I didn’t want to ask for help because it would be a confession of weakness. But my patient was dying, really dying, all of a sudden, out of nowhere, and I didn’t know why, and I didn’t seem able to do anything to stop him. I figured it would be even worse if he died because I didn’t ask for help. So I did. I don’t know what’s worse, that I was weak enough to ask, or that the person I asked didn’t really know any more than I did, and didn’t do any more than what I was about to do anyway. The patient survived, mostly thanks to the nurses, and due to what they and I did before the help arrived. I guess it’s good, in a way. I’ve proven to myself that I can get through anything (with the right nurses). I need to stop using the comfort blanket of asking senior residents for help. If I could just not get so worried by my patients dying, or trying to, that I can’t seem to think straight. . . and why do they always do it at 3am, when I can’t think straight anyway?
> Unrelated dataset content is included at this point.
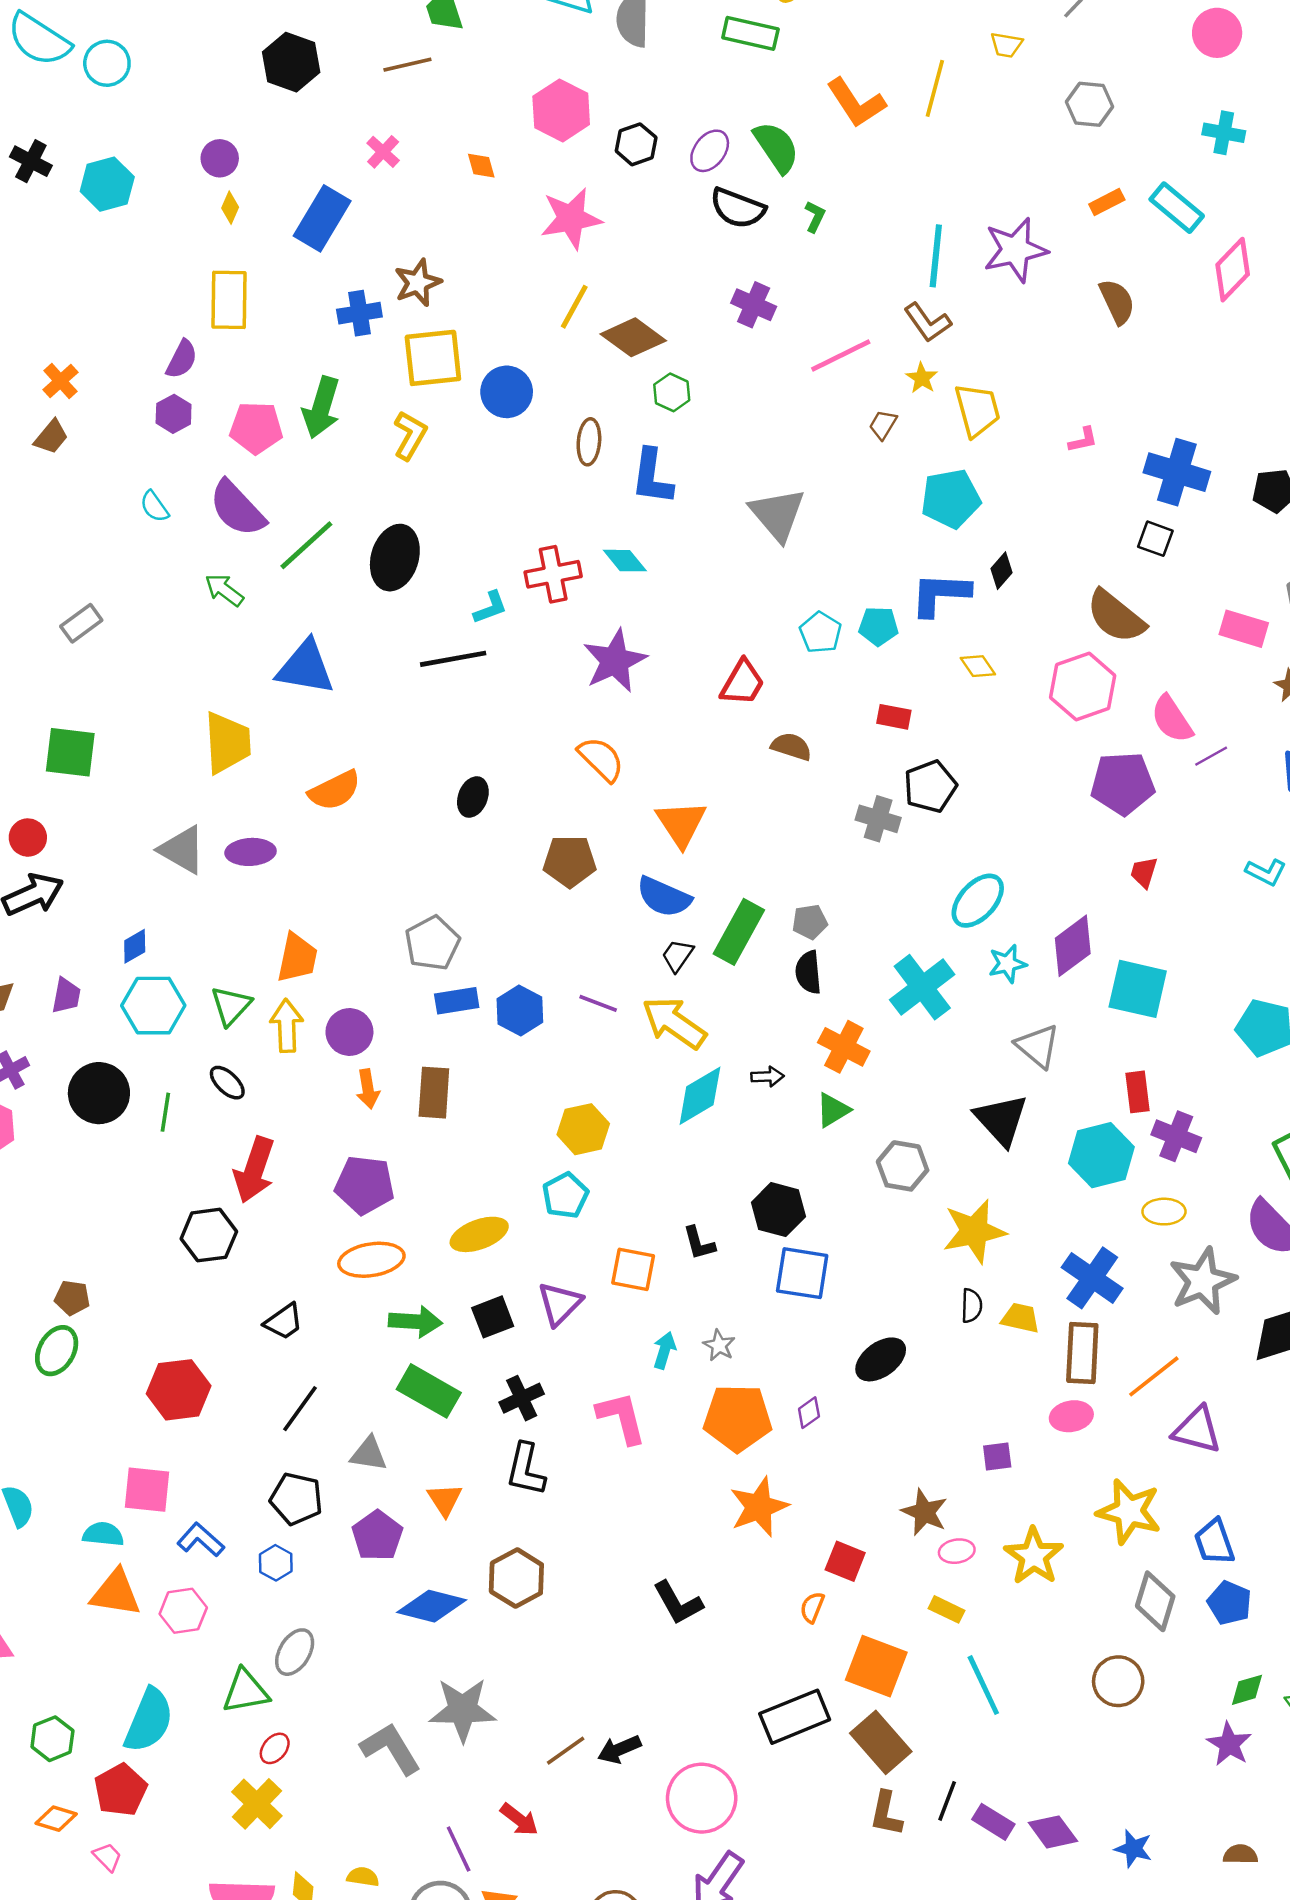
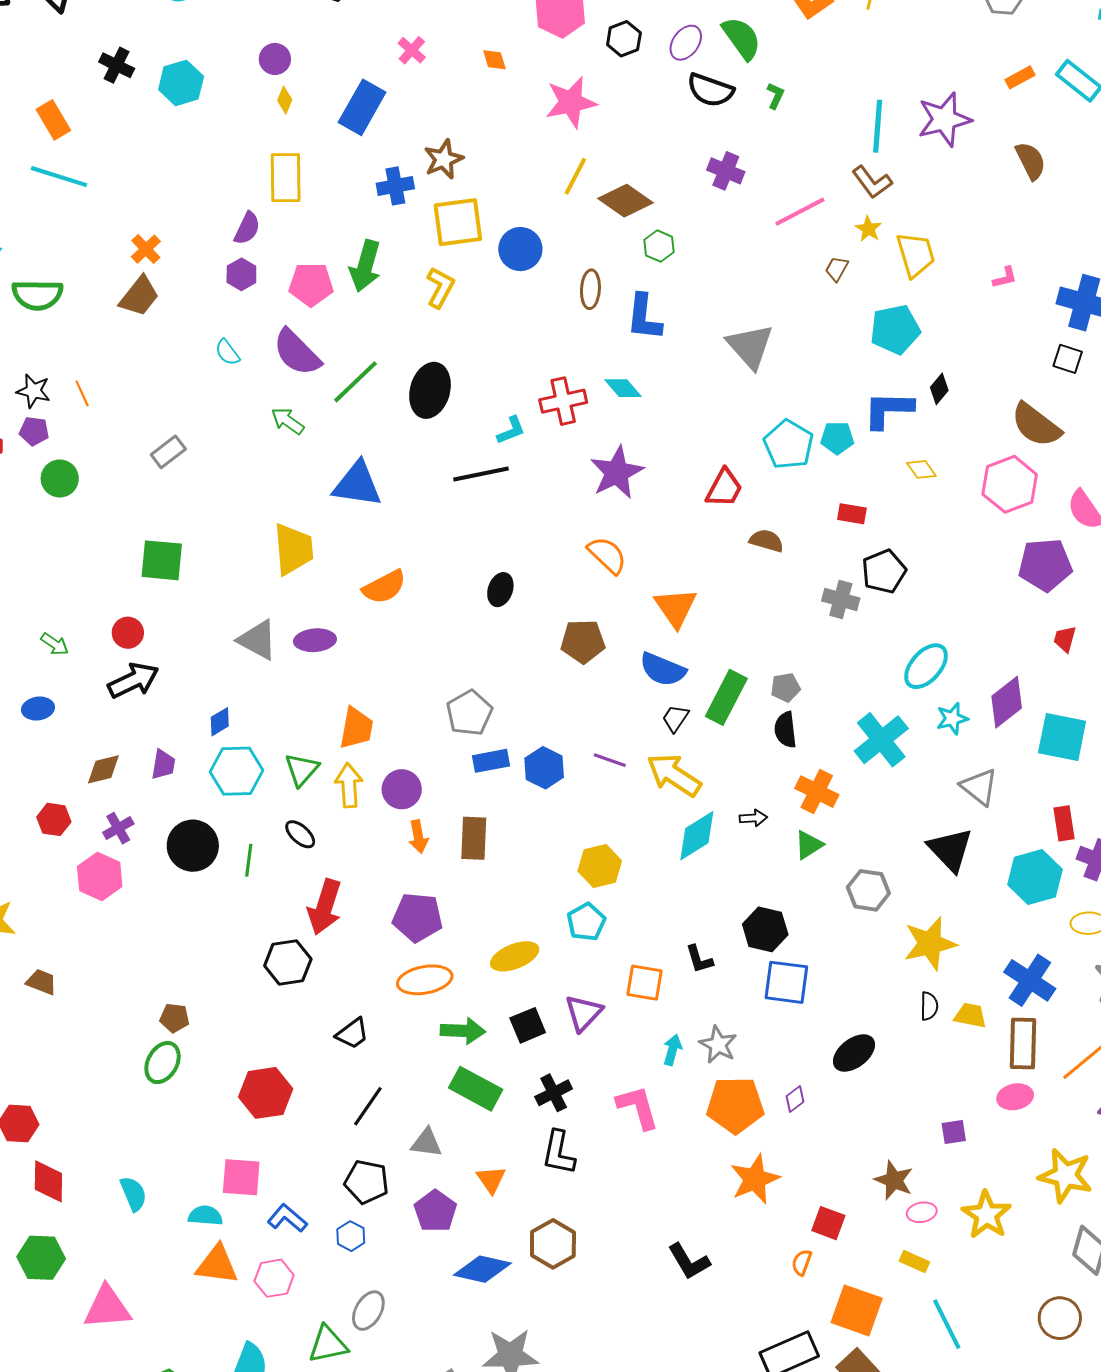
brown trapezoid: (51, 437) -> (139, 296), size x1.4
cyan pentagon: (820, 633) -> (789, 444), size x1.4
gray star: (719, 1345) -> (718, 1045), size x1.4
I’ve mentioned the ghosts before – memories of other times when things went wrong. They’re starting to add up now, so whenever I have a really sick patient, there’s usually an analogous memory, where things didn’t turn out well. I don’t know whether it’s good, to have those to make me paranoid and anxious to check into every possible explanation or treatment option, or whether knowing the answer to those old puzzles sets me thinking down one track, unable to see what might be different about this time.